However, as the three of us stood in a shadowed field of trees, the sense of turning into the martyr Cassandra had accused me of becoming remained just below the surface.
Only I was far too enraged to surrender to my father’s ridiculous games.
“The surveillance cameras on the property show nothing,” Zach stated. “No activity whatsoever.”
Xander stepped in front of both of us, surveying the area as he’d been doing since we parked our vehicles on the cracked concrete pad, which was the only indication the area had once housed two profitable businesses. We’d purchased the few acres, initially considering building a second production facility on the grounds.
That had been years ago, right at the beginning of the creation of the Obsidian Society. While we’d branched out in where we’d held our hunts, since the original dilapidated buildings had been torn down, we’d used the land less frequently.
But the acres were widely known as the beginning.
For the Scorekeeper to have found the information would have taken an inside source.
Something felt off to me. I pulled my phone into my hand, reading the text he’d sent for the fifth time.
Not only did a sense of dread sweep through me, but also a belated sense of knowing.
The fucker had toyed with us as he’d done with all his victims.
“That’s because he’d not fucking here,” I said calmly.
“What do you mean he’s not here. Isn’t that what his text suggested?”
“That’s not it.” I turned around in a full circle as a different sound emitted from my phone.
It was a basic alarm I’d installed on the vault behind the bookcase. As soon as it was activated, so was the camera hidden in the crown molding across the room. I shifted to the application, taking a deep breath as soon as I did.

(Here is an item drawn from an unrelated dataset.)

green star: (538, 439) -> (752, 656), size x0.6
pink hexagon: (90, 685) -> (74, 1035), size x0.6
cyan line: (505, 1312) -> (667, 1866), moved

The small frame couldn’t amplify the look of defiance in my butterfly’s eyes or the determined look on her face. Anger was right below the surface, but even with the understated fury, I couldn’t help but admire her spunk.
Yet the fact she’d escaped the safe room meant she’d placed herself directly in harm’s way.
Another sound.
Another camera activated.
Only this time from outside my fucking house.

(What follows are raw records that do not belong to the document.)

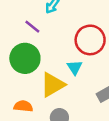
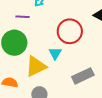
purple line: (32, 27) -> (23, 17), turned -40

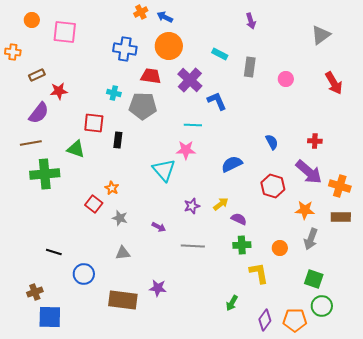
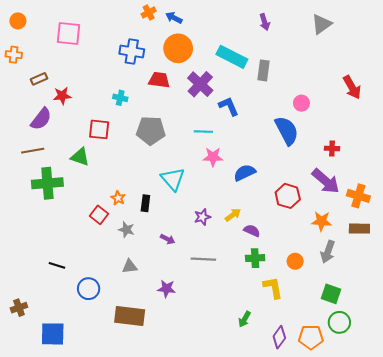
orange circle: (32, 20) -> (18, 21), moved
gray triangle: (321, 35) -> (321, 24), moved
cyan rectangle: (220, 54) -> (232, 57), size x1.8
pink circle: (286, 79) -> (301, 103), moved
gray pentagon: (143, 106) -> (151, 131), moved
black rectangle: (118, 140) -> (145, 203), moved
blue semicircle: (272, 142) -> (287, 131), moved, size x1.8
pink star: (186, 150) -> (213, 157), moved
purple star: (158, 288) -> (167, 289), moved
brown cross: (35, 292) -> (19, 308), moved

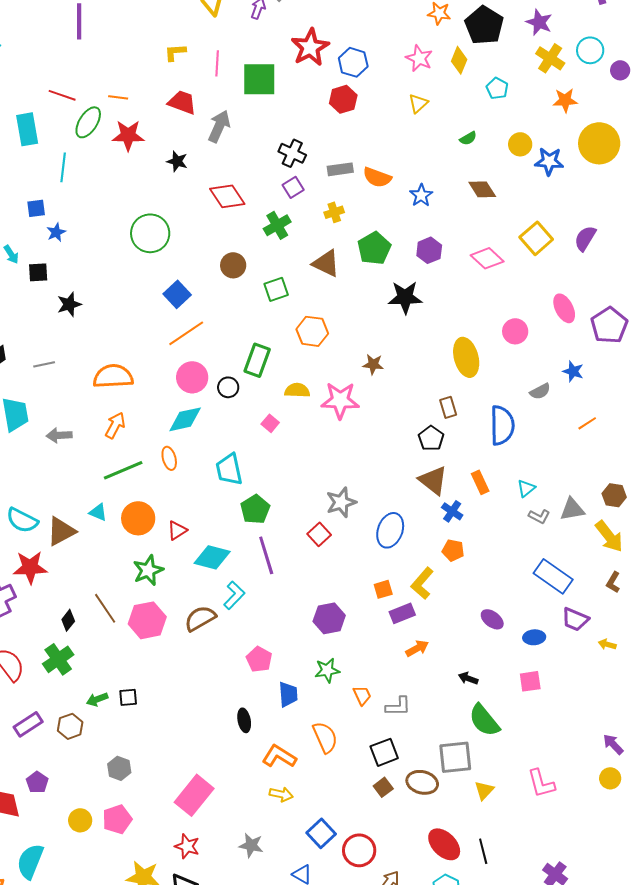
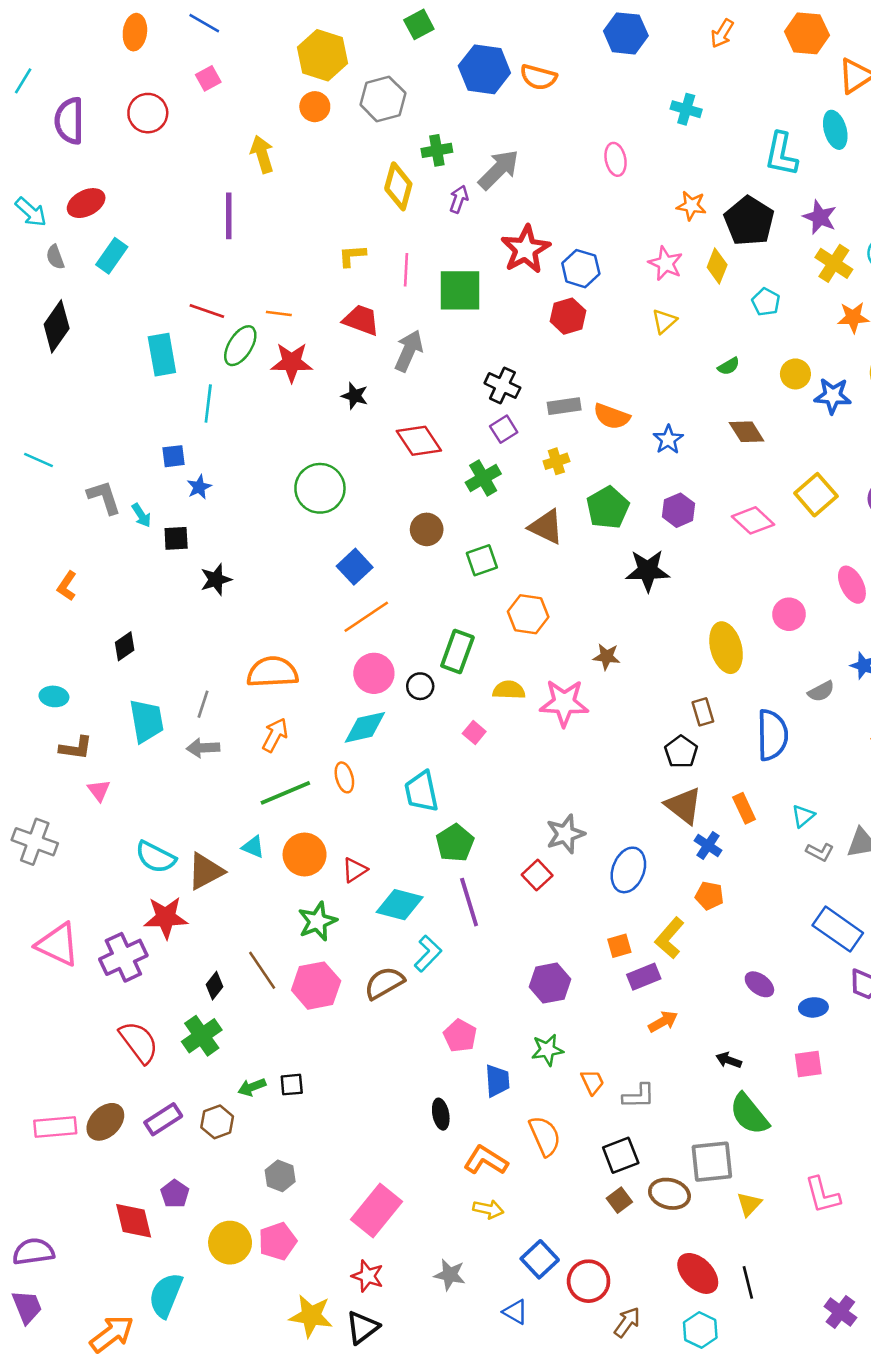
gray line: (44, 364) -> (203, 704), moved, turned -60
yellow circle: (80, 820) -> (230, 1243), size x1.4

It took all of three seconds to view and comprehend what I was seeing. “The bastard took her. He took the woman I’d die to protect.” The words were so fucking easy to say yet were detrimental to my way of life.
Just like the quiet rage that gripped every ounce of my being.
“The end is near, the hunt soon to begin. Only one winner can take the prize. Only one can assume the kingdom. Come to where it all began, the men of the Obsidian Society, the birthplace of true evil.” I spoke the text out loud.
The words written by our immortalized father sounded like a mantra meant for kings.
For the legacy of kings.
“Where?” Zach demanded. “Where the fuck are you talking about?”
A strange sense of knowing was followed by a single image of my Lady Butterfly. She was in danger.
As I heard a ping indicating a text, I didn’t need to look at the screen to know where the bastard was waiting.
The vision was in bright colors. While slightly out of focus and coming through the eyes and memories of a small child, I could see our old house. The beautiful sprawling two-story house where I’d spent three tragic years. Three years of abuse. Three years of fear.
Three years of hearing my mother’s cries late into the night.
There was a basement where we were never allowed to go, a white picket fence with flowers indicating we were the perfect family.